Interpretive Summary: The poultry industry is looking for natural products that can be used to replace antibiotics and other medications to help improve bird welfare yet still promoting growth and feed efficiency required for a profitable industry. One such alternative product is made up of several natural components that are then blended together and put into capsules so it can be added to the chicken’s feed. This natural blend (AviPlus®P) has been shown to reduce the number of foodborne bacteria, including Salmonella, in chickens. Salmonella and other bad bacteria live in the gut of chickens. We wanted to know if feeding this natural blend could change the types of gut bacteria so that Salmonella and other bad bacteria would not be able to grow. Chicks were fed the natural product for 15 days and then a piece of the gut was removed, and the content was analyzed to determine the different types of bacteria that were present. In order to differentiate the types of bacteria, we isolated the DNA of the bacteria and analyzed the data with a special computer program. We found that feeding chickens a diet supplemented with our natural product did, in fact, change the bacterial populations inside the chicken’s gut. We found changes indicating the gut is healthy with less bad bacteria. We found a decrease in bad bacteria (Enterobacteriaceae) and an increase in other good bacteria (Clostridia). Both of these changes are associated with a healthy gut. In conclusion, a healthy gut has the potential to limit Salmonella and other foodborne pathogens from being able to grow which, in turn, will produce a healthier bird that reaches the consumer thereby creating a safer food supply.
Technical Abstract: Microencapsulated organic acids and natural botanicals have the potential to develop into important tools for the poultry industry. A blend of vanillin, thymol, sorbic, and citric acids (AviPlus®P) has previously been shown to reduce Salmonella and other foodborne pathogens in chickens; however, changes to the microbiota of the jejunum and ileum have not been evaluated. Microbiota diversity is linked to, but not correlated with, the efficacy of natural products including organic acids and essential oils; therefore, understanding the effects of these products on the microbiota is a necessary first step into evaluating the potential for wide-spread use within the poultry industry. Day-of-hatch by-product breeder chicks (n=30) were placed into either the control (0 g/MT AviPlus®P; n=5) or one of two experimental groups (300 g/MT; n=5; 500 g/MT AviPlus®P; n=5). The experiment was conducted using two replicate pens therefore 10 chicks/treatment were used for all analysis. Chickens were sacrificed 15d post-hatch and total jejunum and ileum contents were individually collected and snap frozen until further processing and analysis. The DNA was extracted and sequenced using the Illumina 16S rDNA MiSeq V3 platform and the samples analyzed in QIIME2.2019.1. Samples were filtered for quality and chimeras using DADA2, with OTU frequencies less than three removed from the study.

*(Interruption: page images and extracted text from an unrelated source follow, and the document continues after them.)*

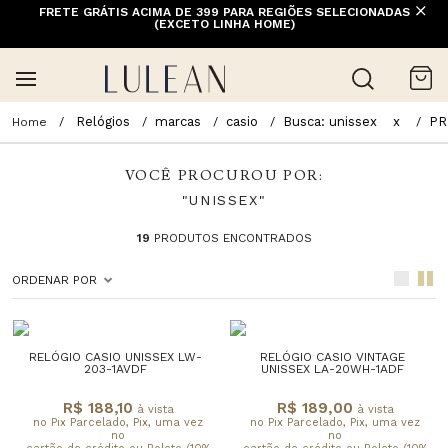
FRETE GRÁTIS ACIMA DE 399 PARA REGIÕES SELECIONADAS
(EXCETO LINHA HOME)
Relógios
marcas
casio
Busca: unissex
x
PR
VOCÊ PROCUROU POR:
"UNISSEX"
19
PRODUTOS ENCONTRADOS
ORDENAR POR
RELÓGIO CASIO UNISSEX LW-
RELÓGIO CASIO VINTAGE
203-1AVDF
UNISSEX LA-20WH-1ADF
R$ 188,10
R$ 189,00
à vista
à vista
no Pix Parcelado, Pix, uma vez
no Pix Parcelado, Pix, uma vez
no
no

Alpha and beta diversity analytics indicated compartmentalization within the poultry gastrointestinal tract (GIT). Additionally, LEfSE and ANCOM analysis showed a reduction in Enterobacteriaceae with increased inclusion rate and an increase in Clostridia, both of which are associated with good gut health. In conclusion, addition of a blend of organic acids and natural botanicals to the diet of chickens does not adversely impact the microbiota and, in fact, is associated with microbial changes within the ileum and jejunum that are largely thought of as beneficial. Promotion of a healthy GIT has the potential to limit colonization by Salmonella and other foodborne pathogens.